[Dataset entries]
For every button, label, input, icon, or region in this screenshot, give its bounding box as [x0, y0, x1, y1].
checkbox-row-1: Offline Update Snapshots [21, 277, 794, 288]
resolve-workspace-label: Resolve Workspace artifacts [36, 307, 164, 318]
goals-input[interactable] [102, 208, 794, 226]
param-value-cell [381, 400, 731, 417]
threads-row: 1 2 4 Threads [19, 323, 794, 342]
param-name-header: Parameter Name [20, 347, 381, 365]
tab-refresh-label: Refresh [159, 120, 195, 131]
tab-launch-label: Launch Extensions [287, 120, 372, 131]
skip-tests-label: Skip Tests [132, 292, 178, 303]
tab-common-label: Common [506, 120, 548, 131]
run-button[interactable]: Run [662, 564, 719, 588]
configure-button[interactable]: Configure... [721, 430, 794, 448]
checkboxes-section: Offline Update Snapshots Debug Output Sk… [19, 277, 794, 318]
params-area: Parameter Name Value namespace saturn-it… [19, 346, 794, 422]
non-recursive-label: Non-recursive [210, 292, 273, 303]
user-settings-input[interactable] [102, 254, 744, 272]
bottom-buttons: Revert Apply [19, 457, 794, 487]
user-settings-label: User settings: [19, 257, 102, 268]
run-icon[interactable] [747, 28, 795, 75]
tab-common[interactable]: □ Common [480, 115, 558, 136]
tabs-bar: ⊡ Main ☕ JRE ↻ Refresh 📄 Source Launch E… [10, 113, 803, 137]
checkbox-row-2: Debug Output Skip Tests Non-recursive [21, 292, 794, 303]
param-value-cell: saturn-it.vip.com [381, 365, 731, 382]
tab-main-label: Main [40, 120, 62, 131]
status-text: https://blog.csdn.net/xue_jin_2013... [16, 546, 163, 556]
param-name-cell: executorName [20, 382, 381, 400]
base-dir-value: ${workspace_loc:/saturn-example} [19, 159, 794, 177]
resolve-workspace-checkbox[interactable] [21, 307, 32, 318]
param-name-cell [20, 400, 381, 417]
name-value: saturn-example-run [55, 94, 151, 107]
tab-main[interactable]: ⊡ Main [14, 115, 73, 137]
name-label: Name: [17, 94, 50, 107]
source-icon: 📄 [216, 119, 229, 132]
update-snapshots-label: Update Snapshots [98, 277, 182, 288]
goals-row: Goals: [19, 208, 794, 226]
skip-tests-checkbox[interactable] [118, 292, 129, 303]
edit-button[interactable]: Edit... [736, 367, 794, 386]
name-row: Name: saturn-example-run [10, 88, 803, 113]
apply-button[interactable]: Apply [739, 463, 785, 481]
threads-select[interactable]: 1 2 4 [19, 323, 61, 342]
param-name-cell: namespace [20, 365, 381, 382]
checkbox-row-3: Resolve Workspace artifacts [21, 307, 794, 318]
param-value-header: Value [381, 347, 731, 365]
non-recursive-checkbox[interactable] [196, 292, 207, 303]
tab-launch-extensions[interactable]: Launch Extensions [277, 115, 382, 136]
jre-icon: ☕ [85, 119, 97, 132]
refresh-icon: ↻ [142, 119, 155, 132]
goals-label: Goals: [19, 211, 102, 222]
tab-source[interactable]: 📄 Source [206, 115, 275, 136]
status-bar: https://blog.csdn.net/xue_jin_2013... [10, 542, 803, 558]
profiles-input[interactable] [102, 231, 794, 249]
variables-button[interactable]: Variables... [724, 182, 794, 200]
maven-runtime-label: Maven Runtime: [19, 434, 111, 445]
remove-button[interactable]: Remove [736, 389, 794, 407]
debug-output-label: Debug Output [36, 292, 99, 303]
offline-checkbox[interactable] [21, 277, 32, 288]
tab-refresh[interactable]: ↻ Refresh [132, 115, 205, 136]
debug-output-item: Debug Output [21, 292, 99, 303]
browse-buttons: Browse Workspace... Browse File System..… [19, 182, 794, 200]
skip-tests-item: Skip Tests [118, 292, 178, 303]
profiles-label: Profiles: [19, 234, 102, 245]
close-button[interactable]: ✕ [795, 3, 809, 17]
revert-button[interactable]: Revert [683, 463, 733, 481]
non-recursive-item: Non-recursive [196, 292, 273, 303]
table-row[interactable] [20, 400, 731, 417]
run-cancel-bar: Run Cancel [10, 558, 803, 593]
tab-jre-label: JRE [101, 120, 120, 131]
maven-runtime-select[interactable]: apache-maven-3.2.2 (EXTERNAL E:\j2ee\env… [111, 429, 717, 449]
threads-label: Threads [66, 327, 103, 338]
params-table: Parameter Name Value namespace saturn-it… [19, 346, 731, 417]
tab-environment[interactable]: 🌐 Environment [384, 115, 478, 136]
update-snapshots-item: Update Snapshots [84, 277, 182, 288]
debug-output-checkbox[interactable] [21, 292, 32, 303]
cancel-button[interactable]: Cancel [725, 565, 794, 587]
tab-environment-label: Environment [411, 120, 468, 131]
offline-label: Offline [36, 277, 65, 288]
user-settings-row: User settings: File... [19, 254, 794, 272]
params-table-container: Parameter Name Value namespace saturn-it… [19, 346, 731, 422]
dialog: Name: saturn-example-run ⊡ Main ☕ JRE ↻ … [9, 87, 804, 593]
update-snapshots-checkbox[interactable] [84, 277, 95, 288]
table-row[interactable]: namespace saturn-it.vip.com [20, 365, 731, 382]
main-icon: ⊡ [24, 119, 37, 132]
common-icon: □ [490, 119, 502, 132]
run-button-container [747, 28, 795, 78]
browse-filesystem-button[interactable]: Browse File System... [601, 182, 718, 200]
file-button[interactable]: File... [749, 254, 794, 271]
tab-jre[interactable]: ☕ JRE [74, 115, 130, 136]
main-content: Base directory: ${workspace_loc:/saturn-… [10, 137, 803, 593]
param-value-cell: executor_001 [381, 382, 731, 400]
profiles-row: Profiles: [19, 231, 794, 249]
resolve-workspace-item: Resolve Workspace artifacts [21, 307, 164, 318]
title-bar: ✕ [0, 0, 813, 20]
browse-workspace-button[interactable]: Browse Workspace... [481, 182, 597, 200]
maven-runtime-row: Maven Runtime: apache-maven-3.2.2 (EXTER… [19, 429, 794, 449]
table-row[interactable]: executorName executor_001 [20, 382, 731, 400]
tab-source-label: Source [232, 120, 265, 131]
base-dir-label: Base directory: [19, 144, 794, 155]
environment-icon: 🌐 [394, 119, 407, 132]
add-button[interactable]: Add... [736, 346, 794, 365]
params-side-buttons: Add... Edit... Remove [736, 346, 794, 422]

■ **REQUIRED WORK**
Would you please give the data above again, exactly as it appears?

■ **RESPONSE TO THE TASK**
For every button, label, input, icon, or region in this screenshot, give its bounding box as [x0, y0, x1, y1].
checkbox-row-1: Offline Update Snapshots [21, 277, 794, 288]
resolve-workspace-label: Resolve Workspace artifacts [36, 307, 164, 318]
goals-input[interactable] [102, 208, 794, 226]
param-value-cell [381, 400, 731, 417]
threads-row: 1 2 4 Threads [19, 323, 794, 342]
param-name-header: Parameter Name [20, 347, 381, 365]
tab-refresh-label: Refresh [159, 120, 195, 131]
tab-launch-label: Launch Extensions [287, 120, 372, 131]
skip-tests-label: Skip Tests [132, 292, 178, 303]
tab-common-label: Common [506, 120, 548, 131]
run-button[interactable]: Run [662, 564, 719, 588]
configure-button[interactable]: Configure... [721, 430, 794, 448]
checkboxes-section: Offline Update Snapshots Debug Output Sk… [19, 277, 794, 318]
params-area: Parameter Name Value namespace saturn-it… [19, 346, 794, 422]
non-recursive-label: Non-recursive [210, 292, 273, 303]
user-settings-input[interactable] [102, 254, 744, 272]
bottom-buttons: Revert Apply [19, 457, 794, 487]
user-settings-label: User settings: [19, 257, 102, 268]
run-icon[interactable] [747, 28, 795, 75]
tab-common[interactable]: □ Common [480, 115, 558, 136]
tabs-bar: ⊡ Main ☕ JRE ↻ Refresh 📄 Source Launch E… [10, 113, 803, 137]
checkbox-row-2: Debug Output Skip Tests Non-recursive [21, 292, 794, 303]
param-value-cell: saturn-it.vip.com [381, 365, 731, 382]
tab-main-label: Main [40, 120, 62, 131]
status-text: https://blog.csdn.net/xue_jin_2013... [16, 546, 163, 556]
param-name-cell: executorName [20, 382, 381, 400]
base-dir-value: ${workspace_loc:/saturn-example} [19, 159, 794, 177]
resolve-workspace-checkbox[interactable] [21, 307, 32, 318]
param-name-cell [20, 400, 381, 417]
name-value: saturn-example-run [55, 94, 151, 107]
tab-main[interactable]: ⊡ Main [14, 115, 73, 137]
name-label: Name: [17, 94, 50, 107]
source-icon: 📄 [216, 119, 229, 132]
update-snapshots-label: Update Snapshots [98, 277, 182, 288]
goals-row: Goals: [19, 208, 794, 226]
skip-tests-checkbox[interactable] [118, 292, 129, 303]
edit-button[interactable]: Edit... [736, 367, 794, 386]
name-row: Name: saturn-example-run [10, 88, 803, 113]
apply-button[interactable]: Apply [739, 463, 785, 481]
threads-select[interactable]: 1 2 4 [19, 323, 61, 342]
param-name-cell: namespace [20, 365, 381, 382]
checkbox-row-3: Resolve Workspace artifacts [21, 307, 794, 318]
param-value-header: Value [381, 347, 731, 365]
non-recursive-checkbox[interactable] [196, 292, 207, 303]
tab-launch-extensions[interactable]: Launch Extensions [277, 115, 382, 136]
jre-icon: ☕ [85, 119, 97, 132]
refresh-icon: ↻ [142, 119, 155, 132]
goals-label: Goals: [19, 211, 102, 222]
tab-source[interactable]: 📄 Source [206, 115, 275, 136]
status-bar: https://blog.csdn.net/xue_jin_2013... [10, 542, 803, 558]
profiles-input[interactable] [102, 231, 794, 249]
variables-button[interactable]: Variables... [724, 182, 794, 200]
maven-runtime-label: Maven Runtime: [19, 434, 111, 445]
remove-button[interactable]: Remove [736, 389, 794, 407]
debug-output-label: Debug Output [36, 292, 99, 303]
offline-checkbox[interactable] [21, 277, 32, 288]
tab-refresh[interactable]: ↻ Refresh [132, 115, 205, 136]
debug-output-item: Debug Output [21, 292, 99, 303]
browse-buttons: Browse Workspace... Browse File System..… [19, 182, 794, 200]
skip-tests-item: Skip Tests [118, 292, 178, 303]
profiles-label: Profiles: [19, 234, 102, 245]
close-button[interactable]: ✕ [795, 3, 809, 17]
revert-button[interactable]: Revert [683, 463, 733, 481]
non-recursive-item: Non-recursive [196, 292, 273, 303]
table-row[interactable] [20, 400, 731, 417]
run-cancel-bar: Run Cancel [10, 558, 803, 593]
tab-jre-label: JRE [101, 120, 120, 131]
maven-runtime-select[interactable]: apache-maven-3.2.2 (EXTERNAL E:\j2ee\env… [111, 429, 717, 449]
threads-label: Threads [66, 327, 103, 338]
params-table: Parameter Name Value namespace saturn-it… [19, 346, 731, 417]
tab-environment[interactable]: 🌐 Environment [384, 115, 478, 136]
update-snapshots-item: Update Snapshots [84, 277, 182, 288]
debug-output-checkbox[interactable] [21, 292, 32, 303]
cancel-button[interactable]: Cancel [725, 565, 794, 587]
tab-environment-label: Environment [411, 120, 468, 131]
offline-label: Offline [36, 277, 65, 288]
user-settings-row: User settings: File... [19, 254, 794, 272]
params-table-container: Parameter Name Value namespace saturn-it… [19, 346, 731, 422]
dialog: Name: saturn-example-run ⊡ Main ☕ JRE ↻ … [9, 87, 804, 593]
update-snapshots-checkbox[interactable] [84, 277, 95, 288]
table-row[interactable]: namespace saturn-it.vip.com [20, 365, 731, 382]
main-icon: ⊡ [24, 119, 37, 132]
common-icon: □ [490, 119, 502, 132]
run-button-container [747, 28, 795, 78]
browse-filesystem-button[interactable]: Browse File System... [601, 182, 718, 200]
file-button[interactable]: File... [749, 254, 794, 271]
tab-jre[interactable]: ☕ JRE [74, 115, 130, 136]
main-content: Base directory: ${workspace_loc:/saturn-… [10, 137, 803, 593]
param-value-cell: executor_001 [381, 382, 731, 400]
profiles-row: Profiles: [19, 231, 794, 249]
resolve-workspace-item: Resolve Workspace artifacts [21, 307, 164, 318]
title-bar: ✕ [0, 0, 813, 20]
browse-workspace-button[interactable]: Browse Workspace... [481, 182, 597, 200]
maven-runtime-row: Maven Runtime: apache-maven-3.2.2 (EXTER… [19, 429, 794, 449]
table-row[interactable]: executorName executor_001 [20, 382, 731, 400]
tab-source-label: Source [232, 120, 265, 131]
base-dir-label: Base directory: [19, 144, 794, 155]
environment-icon: 🌐 [394, 119, 407, 132]
add-button[interactable]: Add... [736, 346, 794, 365]
params-side-buttons: Add... Edit... Remove [736, 346, 794, 422]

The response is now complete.